HOW TO COMPLETE THIS TASK: Take the listing below and write it out again exactly, skipping any picture that it holds.

RECORDS TO PROCESS:
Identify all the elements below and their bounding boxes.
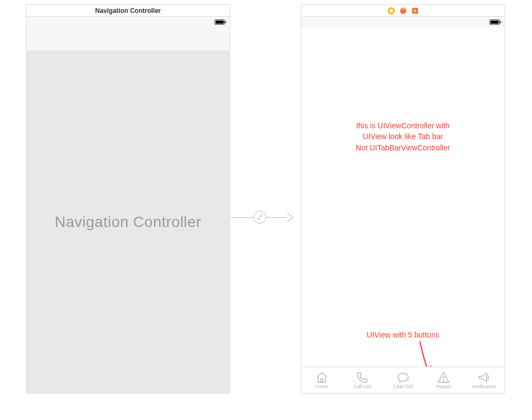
scene-title: Navigation Controller [95, 7, 161, 15]
phone-icon [356, 371, 369, 383]
annotation-line: Not UITabBarViewController [301, 142, 505, 153]
svg-rect-1 [216, 20, 224, 24]
status-bar [301, 17, 505, 27]
view-controller-scene[interactable]: this is UIViewController with UIView loo… [301, 4, 505, 394]
arrowhead-icon [287, 212, 294, 222]
segue-line [266, 217, 287, 218]
navigation-bar [26, 27, 230, 51]
svg-point-7 [389, 9, 392, 12]
battery-icon [489, 17, 501, 27]
battery-icon [215, 17, 226, 27]
status-bar [26, 17, 230, 27]
view-controller-content: this is UIViewController with UIView loo… [301, 27, 505, 393]
navigation-controller-scene[interactable]: Navigation Controller Navigation Control… [26, 4, 230, 394]
tab-label: Home [315, 384, 328, 389]
exit-icon[interactable] [411, 7, 419, 15]
svg-point-4 [260, 215, 262, 216]
segue-relationship-icon [253, 211, 266, 224]
annotation-text: this is UIViewController with UIView loo… [301, 120, 505, 153]
tab-label: Call GM [354, 384, 371, 389]
svg-point-3 [257, 218, 259, 219]
segue-line [231, 217, 253, 218]
annotation-text: UIView with 5 buttons [301, 329, 505, 340]
viewcontroller-icon[interactable] [388, 7, 395, 15]
custom-tab-bar: Home Call GM Chat GM Report [301, 367, 505, 393]
tab-call-gm[interactable]: Call GM [342, 367, 382, 393]
tab-label: Chat GM [393, 384, 413, 389]
chat-icon [397, 371, 410, 383]
placeholder-label: Navigation Controller [55, 214, 202, 231]
scene-title-bar[interactable]: Navigation Controller [26, 5, 230, 17]
first-responder-icon[interactable] [399, 7, 407, 15]
svg-rect-2 [225, 21, 226, 23]
annotation-line: this is UIViewController with [301, 120, 505, 131]
home-icon [315, 371, 328, 383]
tab-chat-gm[interactable]: Chat GM [383, 367, 423, 393]
svg-rect-10 [490, 20, 499, 24]
scene-title-bar[interactable] [301, 5, 505, 17]
megaphone-icon [478, 371, 490, 383]
navigation-controller-placeholder: Navigation Controller [26, 51, 230, 393]
warning-icon [437, 371, 450, 383]
tab-report[interactable]: Report [423, 367, 464, 393]
svg-rect-11 [500, 21, 501, 23]
segue-arrow[interactable] [231, 211, 294, 224]
svg-line-5 [259, 216, 261, 218]
annotation-line: UIView with 5 buttons [367, 331, 439, 339]
svg-point-13 [443, 380, 444, 381]
svg-rect-8 [412, 8, 418, 13]
tab-notification[interactable]: Notification [464, 367, 505, 393]
annotation-line: UIView look like Tab bar [301, 131, 505, 142]
tab-home[interactable]: Home [301, 367, 342, 393]
tab-label: Report [436, 384, 451, 389]
tab-label: Notification [472, 384, 496, 389]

WRITTEN RESPONSE:
Identify all the elements below and their bounding boxes.
scene-title: Navigation Controller [95, 7, 161, 15]
phone-icon [356, 371, 369, 383]
annotation-line: Not UITabBarViewController [301, 142, 505, 153]
svg-rect-1 [216, 20, 224, 24]
status-bar [301, 17, 505, 27]
view-controller-scene[interactable]: this is UIViewController with UIView loo… [301, 4, 505, 394]
arrowhead-icon [287, 212, 294, 222]
segue-line [266, 217, 287, 218]
navigation-bar [26, 27, 230, 51]
svg-point-7 [389, 9, 392, 12]
battery-icon [489, 17, 501, 27]
battery-icon [215, 17, 226, 27]
status-bar [26, 17, 230, 27]
view-controller-content: this is UIViewController with UIView loo… [301, 27, 505, 393]
navigation-controller-scene[interactable]: Navigation Controller Navigation Control… [26, 4, 230, 394]
tab-label: Home [315, 384, 328, 389]
exit-icon[interactable] [411, 7, 419, 15]
svg-point-4 [260, 215, 262, 216]
segue-relationship-icon [253, 211, 266, 224]
annotation-text: this is UIViewController with UIView loo… [301, 120, 505, 153]
tab-label: Call GM [354, 384, 371, 389]
svg-point-3 [257, 218, 259, 219]
segue-line [231, 217, 253, 218]
annotation-text: UIView with 5 buttons [301, 329, 505, 340]
viewcontroller-icon[interactable] [388, 7, 395, 15]
custom-tab-bar: Home Call GM Chat GM Report [301, 367, 505, 393]
tab-call-gm[interactable]: Call GM [342, 367, 382, 393]
tab-label: Chat GM [393, 384, 413, 389]
chat-icon [397, 371, 410, 383]
placeholder-label: Navigation Controller [55, 214, 202, 231]
scene-title-bar[interactable]: Navigation Controller [26, 5, 230, 17]
first-responder-icon[interactable] [399, 7, 407, 15]
svg-rect-2 [225, 21, 226, 23]
annotation-line: this is UIViewController with [301, 120, 505, 131]
home-icon [315, 371, 328, 383]
tab-chat-gm[interactable]: Chat GM [383, 367, 423, 393]
svg-rect-10 [490, 20, 499, 24]
scene-title-bar[interactable] [301, 5, 505, 17]
megaphone-icon [478, 371, 490, 383]
navigation-controller-placeholder: Navigation Controller [26, 51, 230, 393]
warning-icon [437, 371, 450, 383]
tab-report[interactable]: Report [423, 367, 464, 393]
svg-rect-11 [500, 21, 501, 23]
segue-arrow[interactable] [231, 211, 294, 224]
svg-line-5 [259, 216, 261, 218]
annotation-line: UIView with 5 buttons [367, 331, 439, 339]
svg-point-13 [443, 380, 444, 381]
svg-rect-8 [412, 8, 418, 13]
tab-notification[interactable]: Notification [464, 367, 505, 393]
annotation-line: UIView look like Tab bar [301, 131, 505, 142]
tab-home[interactable]: Home [301, 367, 342, 393]
tab-label: Report [436, 384, 451, 389]
tab-label: Notification [472, 384, 496, 389]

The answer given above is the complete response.